*** Block opens ***

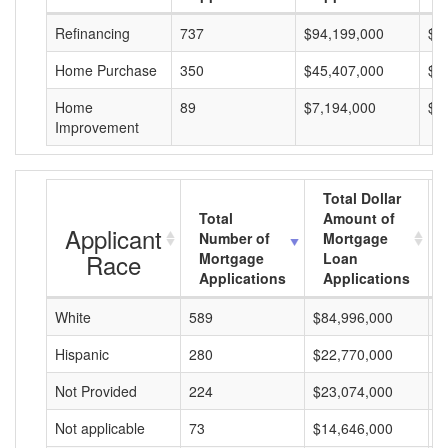
Refinancing
737
$94,199,000
$1
Home Purchase
350
$45,407,000
$1
Home
89
$7,194,000
$8
Improvement
Total Dollar
Total
Amount of
Applicant
Number of
Mortgage
Race
Mortgage
Loan
Applications
Applications
White
589
$84,996,000
$
Hispanic
280
$22,770,000
$
Not Provided
224
$23,074,000
$
Not applicable
73
$14,646,000
$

*** Block closes ***

Please write every line above out exactly as given, except for any pictures.

# Written answer
Refinancing
737
$94,199,000
$1
Home Purchase
350
$45,407,000
$1
Home
89
$7,194,000
$8
Improvement
Total Dollar
Total
Amount of
Applicant
Number of
Mortgage
Race
Mortgage
Loan
Applications
Applications
White
589
$84,996,000
$
Hispanic
280
$22,770,000
$
Not Provided
224
$23,074,000
$
Not applicable
73
$14,646,000
$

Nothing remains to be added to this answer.